ODA Canvas is the reference implementation of the ODA runtime environment - a Kubernetes-based platform that:

  • Manages ODA Components: Lifecycle management for standardized telecom software components
  • Exposes APIs: Automatic API gateway integration for TMF Open APIs
  • Handles Identity: Authentication and authorization for components
  • Ensures Availability: Where the PDB Management Operator comes in
flowchart TB
    subgraph Canvas["ODA Canvas"]
        subgraph Operators["Canvas Operators"]
            CompOp["Component Operator"]
            APIGw["API Operator"]
            Identity["Identity Operator"]
            PDB["PDB Management Operator"]
        end

        subgraph Components["ODA Components"]
            TMF620["TMF620<br/>Product Catalog"]
            TMF622["TMF622<br/>Product Ordering"]
            TMF629["TMF629<br/>Customer Management"]
        end
    end

    CompOp -->|manages lifecycle| Components
    APIGw -->|exposes APIs| Components
    Identity -->|authenticates| Components
    PDB -->|ensures availability| Components

The PDB Management Operator is one of several operators that make up the ODA Canvas, specifically focused on ensuring component availability during cluster operations.

Who Should Read This?

This post is for:

  • SREs managing large Kubernetes deployments who want automated PDB management
  • Platform Engineers building internal developer platforms with availability guarantees
  • DevOps Teams in regulated environments needing audit trails and policy enforcement
  • Organizations using ODA Canvas who need enterprise-grade availability management

If you’re tired of manually creating PDBs or dealing with inconsistent availability configurations across your clusters, read on.

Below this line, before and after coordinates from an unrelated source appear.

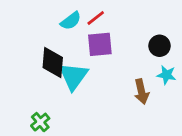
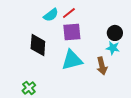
cyan star: (166, 75) -> (113, 48), moved
cyan triangle: (74, 76) -> (72, 60), moved, turned 40

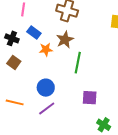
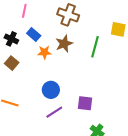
green line: (78, 63) -> (95, 47), moved
blue circle: (46, 88) -> (51, 90), moved
purple line: (47, 109) -> (54, 112), moved

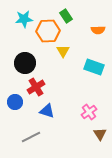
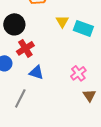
yellow triangle: (63, 51) -> (62, 21), moved
gray line: (31, 137) -> (20, 98), turned -36

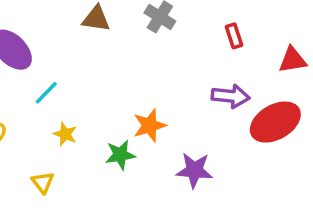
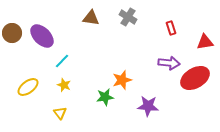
yellow star: (65, 134) -> (64, 85), moved

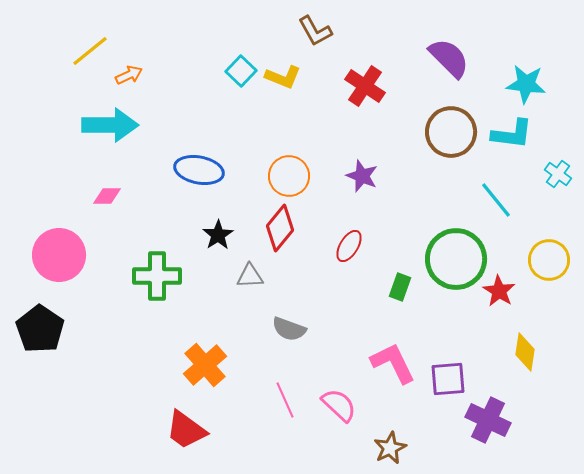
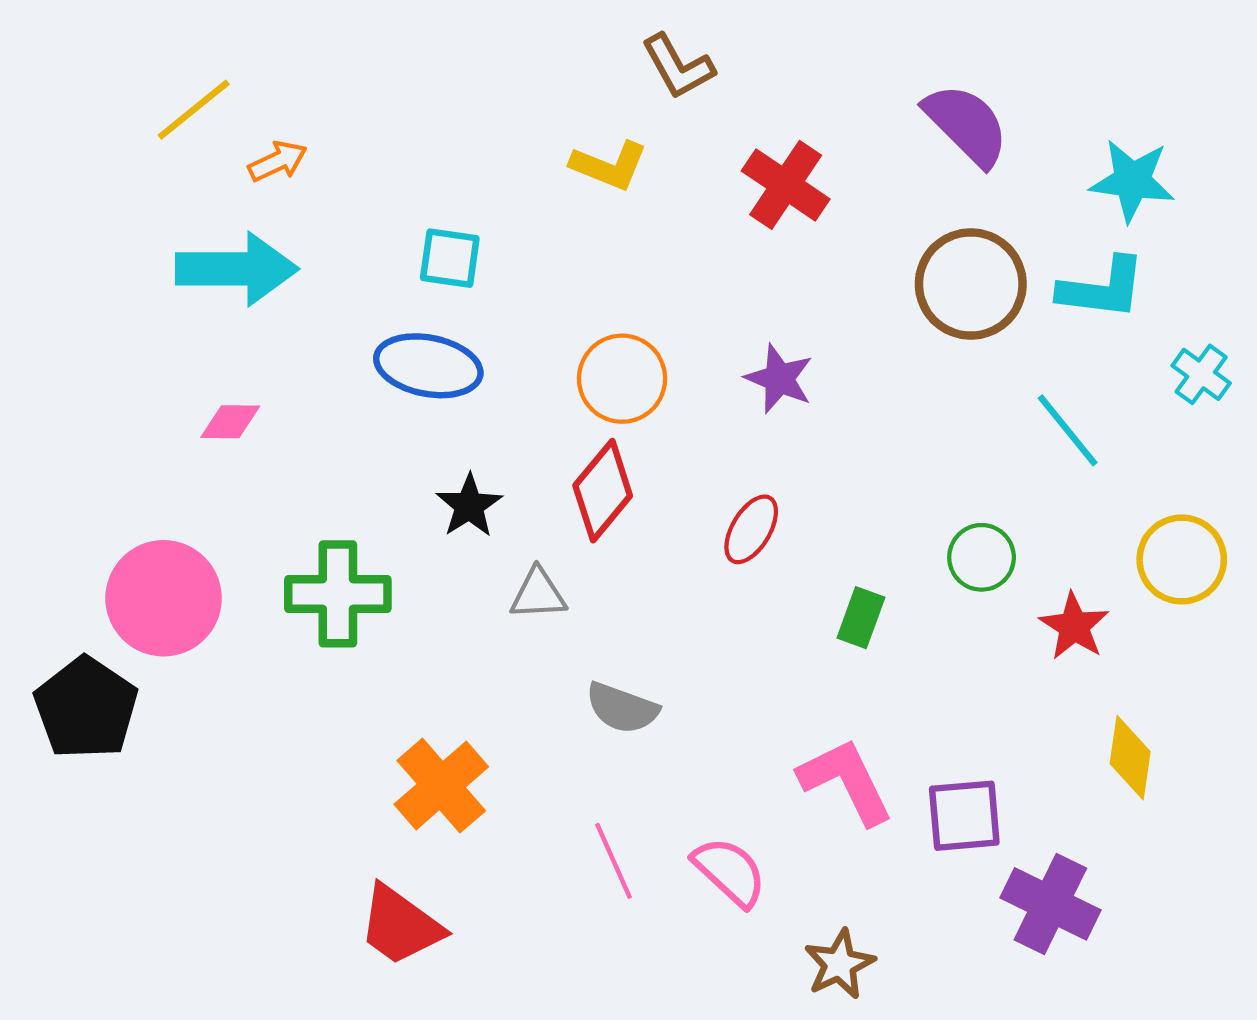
cyan square: (241, 71) -> (450, 258), moved, turned -36
pink circle: (59, 255) -> (164, 598), moved
green circle: (456, 259) -> (982, 557), size x0.5

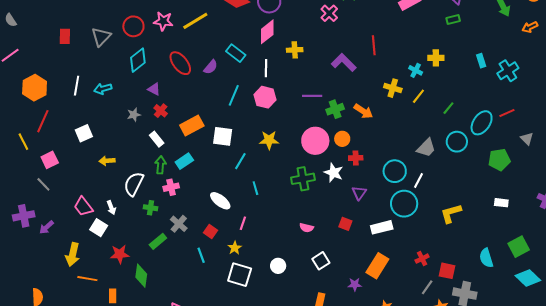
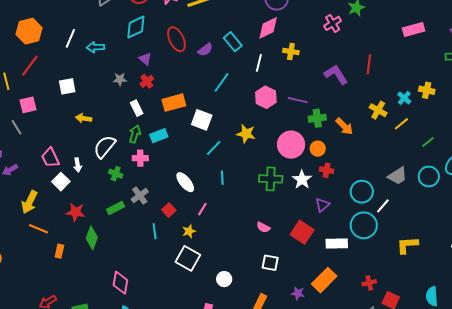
pink hexagon: (265, 97) -> (266, 97), moved
red square: (345, 224) -> (302, 232), size x1.6
white square: (321, 261) -> (270, 263), turned 30
white circle: (278, 266) -> (224, 279), moved

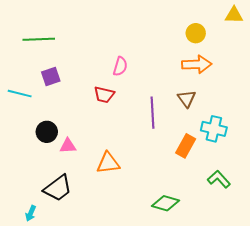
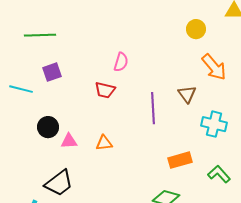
orange arrow: (197, 64) -> (214, 67), moved, turned 52
orange rectangle: (186, 146) -> (180, 160), moved, turned 45
orange triangle: (108, 163) -> (104, 143), moved, size x0.7

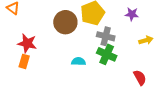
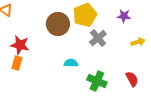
gray cross: (106, 36) -> (98, 38), turned 36
green cross: (107, 54) -> (97, 81), moved

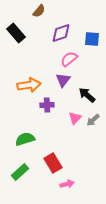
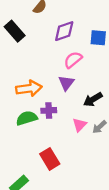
black arrow: (87, 95) -> (93, 99), turned -72
green semicircle: (25, 139) -> (27, 118), moved
red rectangle: (53, 163) -> (50, 159), moved

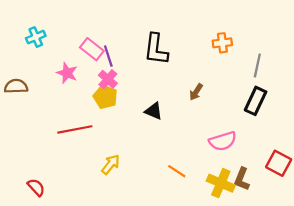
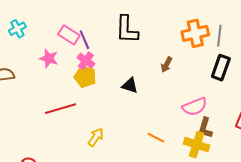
orange cross: (222, 43) -> (195, 33), moved, size x1.5
brown L-shape: (242, 179) -> (205, 128), moved

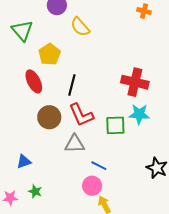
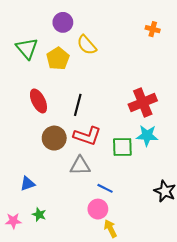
yellow pentagon: (49, 54) -> (58, 59), moved
red cross: (135, 82) -> (143, 102), turned -36
red L-shape: (81, 115) -> (87, 136), turned -48

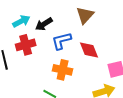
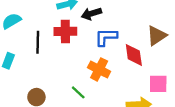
brown triangle: (85, 15) -> (157, 36), moved

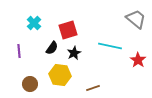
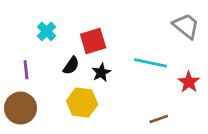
brown circle: (30, 84) -> (21, 108), moved, size x1.5
brown line: (93, 88) -> (159, 119), moved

What is the PDB Management Operator?

The PDB Management Operator is a Kubernetes operator built with Operator SDK in Go that automatically creates, updates, and manages Pod Disruption Budgets based on deployment annotations and organizational policies.

Unlike simple admission controllers or Helm hooks, this operator provides:

  • Dual Configuration Model: Both annotation-based (developer-friendly) and policy-based (platform team control) approaches
  • Intelligent Enforcement: Three modes that balance flexibility with governance
  • Component-Aware Logic: Automatic availability upgrades for security-critical workloads
  • Full Lifecycle Management: Creates, updates, and deletes PDBs as deployments change
  • Enterprise Observability: Prometheus metrics, OpenTelemetry tracing, and structured audit logs

Why Not Just Use Kyverno or OPA Gatekeeper?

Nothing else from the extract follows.